I'm trying my hand at growing some plants emergent.
Zapins has helped me a lot.
This is how I set it up:
Glass tank is 18 ½" W x 14 ½" D x 8" tall.
I put in two plastic containers are 8" x 14" with clear snap on lids.
I punched a bunch of holes in the bottom. 
I have a glass top with weather stripping that I put over the whole thing.
Currently there is 1" of old tank water in the bottom and 2" of potting soil in the containers. The potting soil is wet.
Lighting is an 18 watt fl. striplight in a DIY shiny SS hood, and 2 - 14 watt spiral cfl lamps also. 
There is no sign of algae and the only bugs around are flying in my head.

Here is a picture:
http://gs69.photobucket.com/groups/i60/7NOBMDJJ0N/
Look at the first picture.

I've got some E. Bleheri that are sprouting leaves but the outside leaves are turning brown and drying up.
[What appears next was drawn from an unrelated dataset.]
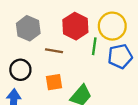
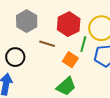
orange square: (54, 82) -> (70, 60), moved, turned 35

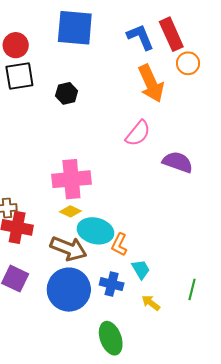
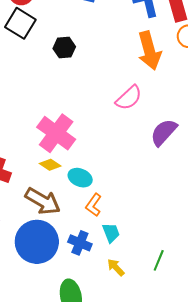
black square: (19, 76) -> (20, 23), turned 32
purple semicircle: (178, 162) -> (164, 132), turned -76
pink cross: (71, 179) -> (56, 133), turned 33
cyan ellipse: (95, 231) -> (80, 178), moved, size x0.7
They are in the left container at the top.
Could this be a nutrient deficiency? I use old tank water that has been dosed EI with PMDD & FE.

The humidity should be sufficient with both the snap on lids and the overall lid with weather stripping on the edges. There is condensation on the sides of the containers but not inside the top.

Just curious.

Thank you
Charles


----------



## AaronT (Apr 26, 2004)

The humidity is actually probably too much. My experiences with Echinodorus is that they prefer lower humidity levels. This gets tricky because evaporation becomes an issue once you open the top a bit. A friend of mine actually grows them in open air sitting in water.


----------



## plantkeeper (Apr 30, 2007)

You don't need two tops. My opinion would be to get rid of the plastic lids on the plastic containers. You do need some air exchange and flow for plants to respire. Right now you are suffocating them in my opinion.
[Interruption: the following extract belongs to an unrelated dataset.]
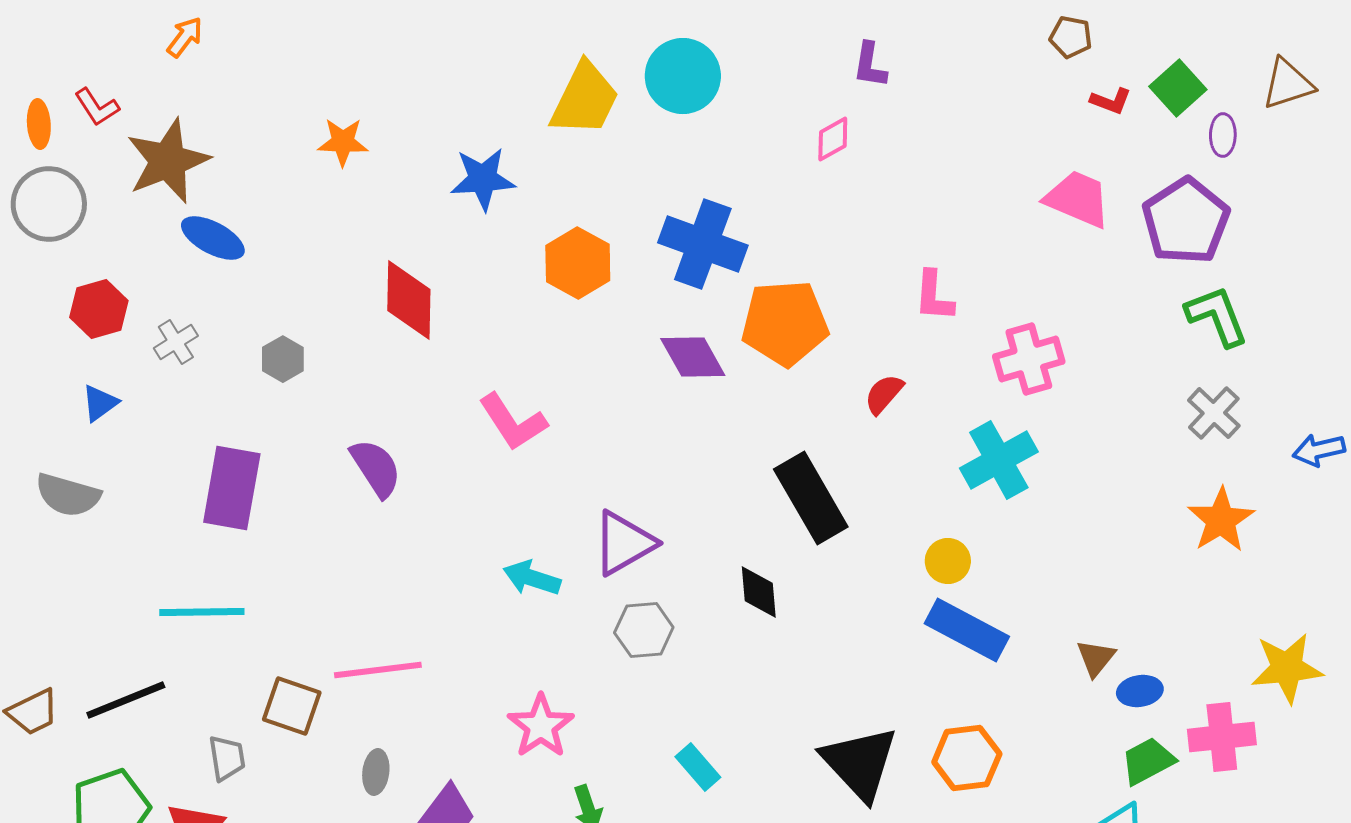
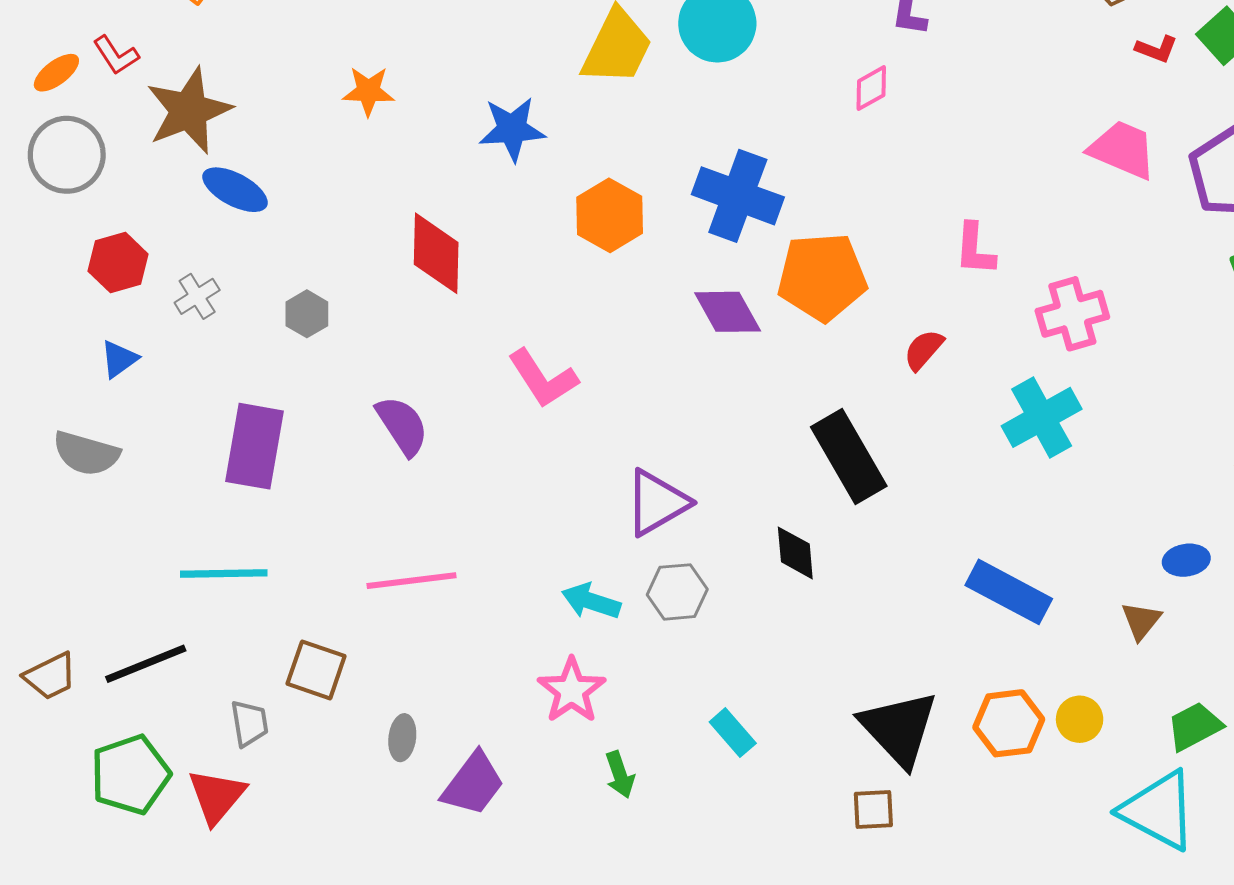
orange ellipse: (39, 124) -> (56, 73), turned 57
yellow circle: (948, 561) -> (1080, 719), moved
cyan arrow: (532, 578) -> (591, 601), moved
pink line: (378, 670) -> (412, 581), moved
blue ellipse: (1140, 691) -> (1186, 560), moved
Humidity may be too high as well like Aaron stated, but that would just prolong the conversion from emersed to submersed form. The plant should not be suffering from it. It just takes forever. 

Stay in tune with the growth of the plant and clip off submersed growth periodically as it dies off to maintain good health.
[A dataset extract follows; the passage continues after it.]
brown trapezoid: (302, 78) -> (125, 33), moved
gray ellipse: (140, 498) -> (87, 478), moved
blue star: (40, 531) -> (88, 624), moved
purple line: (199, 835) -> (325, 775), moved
As far as using recycled tank water, this seems ok, but I would say that it may be good housekeeping to maintain some "cleaner" water (with periodic water changes) and dose it instead at the onset of the setup. It doesn't take much for an emersed setup to go foul. Even though its EI dosed, you not really sure how much nutrients your actually adding since you don't know the uptake from the base tank.

Just some advice. Good luck with it.


----------



## cbwmn (Dec 18, 2007)

Thanks for the help folks

Charles


----------



## DelawareJim (Nov 15, 2005)

AaronT said:


> The humidity is actually probably too much. My experiences with Echinodorus is that they prefer lower humidity levels. This gets tricky because evaporation becomes an issue once you open the top a bit. A friend of mine actually grows them in open air sitting in water.


Aaron's spot on. Initially you'll loose some of the older leaves as the plant adjusts to the existing growing conditions.

I grow mine indoors in coco fiber pots sitting in a nursery flat filled with water and no top at all. I'm currently moving them into bigger 1 quart take away containers, so they have more root room, that will sit directly on the shelf under lights. Humidity ranges from 50 to 60 percent. This year I want to try a 'Red Flame' and 'Purpurea' upstairs in nice decorative containers with no drainage as house plants.

I also grow a couple outdoors in my 55 gallon pond as marginals as they would be in the wild. They're in 2 quart and 1 gallon nursery pots on the shelves of the pond from about May until frost. After the frost burns off the leaves, they go in 5 gallon buckets with a couple inches of water in the garage until spring. These perform the best by far. A Kleiner Bar with it's red margins and about 6 or 7 runners blooming at the same time looks pretty darn nice.

Cheers.
Jim


----------



## Cavan Allen (Jul 22, 2004)

I like to see just a bit of condensation on the glass, but no more. A good test for humidity (besides a meter) is to keep some _Hygrophila difformis_ in there; it's quite prone to growing submersed-style leaves if the humidity is too high.

There are some really good responses here. :thumbsup:


----------



## cbwmn (Dec 18, 2007)

Cavan Allen said:


> I like to see just a bit of condensation on the glass, but no more. A good test for humidity (besides a meter) is to keep some _Hygrophila difformis_ in there; it's quite prone to growing submersed-style leaves if the humidity is too high.
> 
> There are some really good responses here. :thumbsup:


Yes, there are some well informed (smart) folks who responded.
Growing aquatic plants emersed is a new experience for me.
thanks all
Charles


----------